“All sides stressed their commitment to reinforce their efforts to eradicate terrorism and militancy and reject foreign interference, all of which are in opposition to the spirit of Islam, the peaceful cultural traditions of the region and its people,” said a joint statement issued after the summit.
They also agreed to continue meeting at the ministerial level ahead of the next summit in Islamabad before the end of 2011, added the statement carried by Iran’s official IRNA news agency.
In their individual speeches at the opening session of the two-day summit, the three presidents highlighted their countries’ divergent views on a common problem.
Afghan President Hamid Karzai said that despite his government’s efforts, regional militancy was rising. “Unfortunately, despite all the achievements in the fields of education, infrastructure and reconstruction, not only has Afghanistan not yet achieved peace and security, but terrorism is expanding and threatening Afghanistan and the region more than ever,” he admitted, around the same time that a brazen suicide attack at a hospital in Afghan capital Kabul killed dozens.
President Asif Ali Zardari vowed to continue Pakistan’s fight against militancy while Taliban attackers laid siege to a police station in Dera Ismail Khan in Khyber-Pakhtunkhwa. “Terrorists violate both human and divine values by inflicting death and destruction on fellow human beings.
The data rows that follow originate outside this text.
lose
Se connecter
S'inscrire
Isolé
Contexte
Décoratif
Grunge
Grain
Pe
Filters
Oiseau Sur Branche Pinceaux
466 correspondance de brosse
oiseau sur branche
They have no religion,” he said.
Zardari said that militant attacks had killed 35,000 people in Pakistan, 5,000 of them law enforcement personnel, and caused material damage totalling $67 billion.
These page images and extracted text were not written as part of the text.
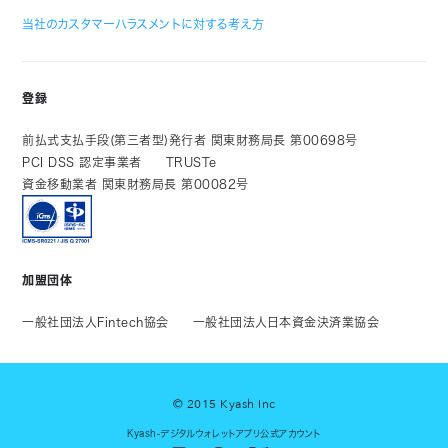
当社のカスタマーハラスメントに対する考え方
登録
前払式支払手段(第三者型)発行者 関東財務局長 第00698号
PCI DSS 認定事業者
TRUSTe
資金移動業者 関東財務局長 第00082号
加盟団体
一般社団法人Fintech協会
一般社団法人日本資金決済業協会
© 2015 Kyash Inc
Kyash-デジタルウォレットアプリ公式アカウント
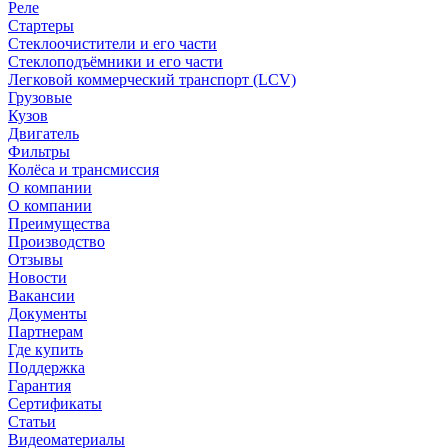
Реле
Стартеры
Стеклоочистители и его части
Стеклоподъёмники и его части
Легковой коммерческий транспорт (LCV)
Грузовые
Кузов
Двигатель
Фильтры
Колёса и трансмиссия
О компании
О компании
Преимущества
Производство
Отзывы
Новости
Вакансии
Документы
Партнерам
Где купить
Поддержка
Гарантия
Сертификаты
Статьи
Видеоматериалы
He also thanked Tehran for conferring on his wife, former prime minister Benazir Bhutto who was allegedly assassinated by Taliban militants, an award for her leading role against militancy.
But while Pakistan and Afghanistan chose to concentrate on their efforts against terrorism, Iran continued to pass the buck to the US for regional insecurity.
Iranian President Mahmoud Ahmadinejad accused the US of using the September 11, 2001 attacks as a “pretext” to send troops to the region.
“In light of the way it was approached and exploited, September 11 is very much like the Holocaust,” he said. “The American government used the attacks as a pretext to occupy two countries, and kill, injure and displace people in the region.”
Meanwhile, in a message read to the conference, also attended by leaders of Iraq, Sudan and Tajikistan, Iran’s Supreme Leader Ayatollah Ali Khamenei spoke out against what he called Western abuse of the terrorist threat. In a meeting with Karzai later, Khamenei said there will be no security if US troops remain in the region.
“The Americans seek permanent bases in Afghanistan. This is a dangerous issue because as long as American troops are present in Afghanistan, real security will not prevail,”he said.
Published in The Express Tribune, June 26th, 2011.